People from the Hindu community hold signs to condemn the attack on a century-old Hindu temple in northwestern Pakistan.
People from the Hindu community hold signs to condemn the attack on a century-old Hindu temple in northwestern Pakistan, during a protest outside Supreme Court building in Karachi, Pakistan, Dec. 31, 2020.

ISLAMABAD - Authorities in northwestern Pakistan have removed 12 police officers from service and penalized 45 others for not preventing an Islamist mob from setting ablaze and destroying a minority Hindu temple. 
 
On December 30, about 2,000 activists of a religious party attacked the temple in the remote Karak district of Khyber Pakhtunkhwa province.  
 
A high-powered investigation into the incident found that the enraged mob had entered the Hindu place of worship without any intervention by police personnel deployed to guard the property.  
 
The findings released late Thursday said that the 12 police officers were fired because they “ran away” instead of trying to protect the temple from the mob attack. 
 
“They are found guilty of the charges.
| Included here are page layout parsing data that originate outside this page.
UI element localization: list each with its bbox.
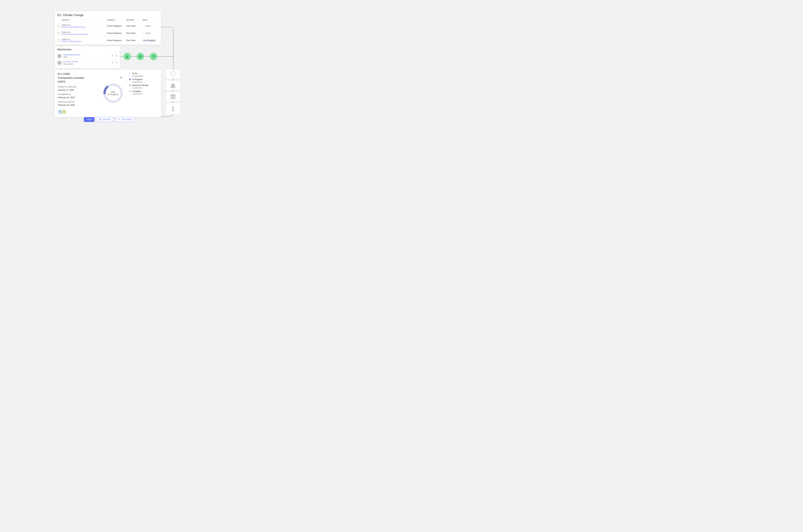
status-legend: To Do 21 questions In Progress 3 questio… <box>129 72 158 114</box>
attachment-row: Sustainability Report 2024 <box>57 53 117 59</box>
legend-name: Ready for Review <box>132 84 149 87</box>
legend-name: In Progress <box>132 78 143 80</box>
date-label: Ready for review by <box>58 85 97 89</box>
assignee-cell: Felice Patrignano <box>107 39 126 41</box>
date-label: Disclosure due by <box>58 100 97 103</box>
reviewer-cell: Paul Smith <box>126 32 142 34</box>
svg-text:★: ★ <box>174 71 175 72</box>
legend-name: Complete <box>132 90 141 92</box>
question-code: ESRS-E1-6 <box>62 31 107 33</box>
svg-text:★: ★ <box>171 71 172 72</box>
summary-dates: Ready for review by January 31, 2025Comp… <box>58 85 97 107</box>
questions-card: E1- Climate Change Question Assignee Rev… <box>55 11 161 44</box>
date-value: February 15, 2025 <box>58 96 97 99</box>
reviewer-cell: Paul Smith <box>126 39 142 41</box>
file-icon <box>57 61 62 65</box>
svg-text:★: ★ <box>172 76 174 77</box>
question-code: ESRS-E1-5 <box>62 24 107 26</box>
cathedral-icon <box>166 80 180 90</box>
status-badge: To Do <box>142 24 152 27</box>
svg-point-15 <box>173 85 173 86</box>
action-button-row: VIEW EXPORT ADD NEW <box>84 117 134 122</box>
cursor-icon <box>120 77 122 80</box>
legend-count: 0 questions <box>132 93 158 95</box>
legend-count: 3 questions <box>132 81 158 83</box>
assignee-cell: Felice Patrignano <box>107 32 126 34</box>
progress-donut: 13% In Progress <box>100 72 126 114</box>
legend-count: 0 questions <box>132 87 158 89</box>
col-reviewer: Reviewer <box>126 19 142 21</box>
svg-text:★: ★ <box>172 71 174 72</box>
row-checkbox[interactable] <box>57 39 60 41</box>
legend-dot <box>129 91 131 92</box>
legend-name: To Do <box>132 72 138 75</box>
assignee-cell: Felice Patrignano <box>107 25 126 27</box>
eco-icon-row <box>124 53 157 60</box>
legend-dot <box>129 84 131 86</box>
summary-title-3: ESRS <box>58 80 97 84</box>
svg-text:★: ★ <box>171 72 171 73</box>
edit-icon[interactable] <box>111 55 114 57</box>
question-link[interactable]: Energy consumption and mix <box>62 26 107 28</box>
svg-text:★: ★ <box>171 75 172 76</box>
avatar-group: PSPS <box>58 109 97 114</box>
edit-icon[interactable] <box>111 61 114 64</box>
legend-dot <box>129 73 131 74</box>
legend-item: In Progress 3 questions <box>129 78 158 83</box>
avatar: PS <box>62 109 67 114</box>
legend-item: Complete 0 questions <box>129 90 158 95</box>
export-button[interactable]: EXPORT <box>96 117 114 122</box>
document-icon <box>99 118 101 121</box>
view-button[interactable]: VIEW <box>84 117 94 122</box>
question-link[interactable]: Energy intensity per net turnover <box>62 33 107 35</box>
add-new-button[interactable]: ADD NEW <box>115 117 134 122</box>
attachments-title: Attachments <box>57 48 117 51</box>
legend-item: Ready for Review 0 questions <box>129 84 158 89</box>
reviewer-cell: Paul Smith <box>126 25 142 27</box>
attachment-sub: Policy 2024 <box>63 63 110 65</box>
attachment-link[interactable]: Sustainability Report <box>63 54 110 56</box>
question-code: ESRS-E1-7 <box>62 38 107 40</box>
svg-text:★: ★ <box>175 72 176 73</box>
attachment-link[interactable]: Company Climate <box>63 60 110 63</box>
svg-text:★: ★ <box>174 75 175 76</box>
svg-text:★: ★ <box>171 74 171 75</box>
plus-icon <box>118 118 120 121</box>
date-value: January 31, 2025 <box>58 89 97 92</box>
export-button-label: EXPORT <box>102 118 111 121</box>
row-checkbox[interactable] <box>57 25 60 27</box>
row-checkbox[interactable] <box>57 32 60 34</box>
network-plant-icon <box>124 53 131 60</box>
svg-point-1 <box>128 57 128 58</box>
trash-icon[interactable] <box>115 61 117 64</box>
donut-percent: 13% <box>108 91 118 93</box>
svg-text:★: ★ <box>175 74 176 75</box>
eiffel-tower-icon <box>166 103 180 114</box>
leaf-cycle-icon <box>150 53 157 60</box>
eu-stars-icon: ★★★★★★★★★★ <box>166 69 180 79</box>
col-status: Status <box>142 19 158 21</box>
date-value: February 28, 2025 <box>58 103 97 107</box>
view-button-label: VIEW <box>86 118 92 121</box>
trash-icon[interactable] <box>115 55 117 57</box>
brandenburg-gate-icon <box>166 92 180 101</box>
donut-status-label: In Progress <box>108 93 118 96</box>
location-badge-column: ★★★★★★★★★★ <box>166 69 180 114</box>
col-question: Question <box>62 19 107 21</box>
donut-center-label: 13% In Progress <box>108 91 118 96</box>
summary-card: EU CSRD Frameworks included: ESRS Ready … <box>55 70 161 117</box>
table-row: ESRS-E1-6 Energy intensity per net turno… <box>57 30 158 37</box>
questions-title: E1- Climate Change <box>57 14 158 17</box>
status-badge: To Do <box>142 32 152 35</box>
date-label: Completed by <box>58 93 97 96</box>
add-new-button-label: ADD NEW <box>122 118 132 121</box>
svg-point-2 <box>127 57 128 58</box>
questions-header-row: Question Assignee Reviewer Status <box>57 18 158 22</box>
file-icon <box>57 54 62 58</box>
table-row: ESRS-E1-7 Scope 1 GHG emissions Felice P… <box>57 37 158 44</box>
summary-title-2: Frameworks included: <box>58 76 97 80</box>
svg-point-0 <box>126 57 127 58</box>
summary-title-1: EU CSRD <box>58 72 97 76</box>
question-link[interactable]: Scope 1 GHG emissions <box>62 40 107 42</box>
globe-icon <box>137 53 144 60</box>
They show[ed] cowardice, negligence and irresponsibility in the discharge of their official obligations,” the report said. It stressed that these acts “caused disrepute” to the police department. 
 
Provincial police chief Sanaullah Abbasi said that 45 additional police personnel have also been given “minor punishment” and 33 of them have been suspended from the service for a year.  
 
The provincial government has announced it would reconstruct the historic temple.  
 
Earlier this month, Pakistan’s Supreme Court also ordered the rebuilding of the Hindu place of worship and asked authorities to make those who staged the destructive attack pay for the reconstruction. The court is due to conduct a fresh hearing in the case next week. 
 
The Hindu community was renovating and expanding the temple complex with the permission of local administration, but the plan enraged a local radical Muslim cleric and led his supporters to attack the property.  
 
A swift police crackdown, using videos of the vandalism released on social media,  arrested dozens of rioters, including the cleric who is accused of inciting the mob attack. 
 
Hindus represent approximately 1.6% of majority-Muslim Pakistan, a country of about 220 million people. 
 
Attacks on Hindu places of worship and those of other minorities in the country are not uncommon. The violence, say critics, is often encouraged by the Islamic country’s strict blasphemy laws.  
 
In December 2020, the U.S. Commission on International Religious Freedom published a report that found Pakistan had the most cases of state enforced blasphemy laws, with 184 cases identified between 2014 and 2018.  
 
The U.S. subsequently renewed Pakistan’s designation as a “country of particular concern” for its “systematic, ongoing, and egregious violations of freedom of religion or belief.” 
 
The Pakistani government rejected the U.S. designation as “arbitrary” and the outcome of a “selective assessment” and raised “serious doubts about the credibility of the exercise."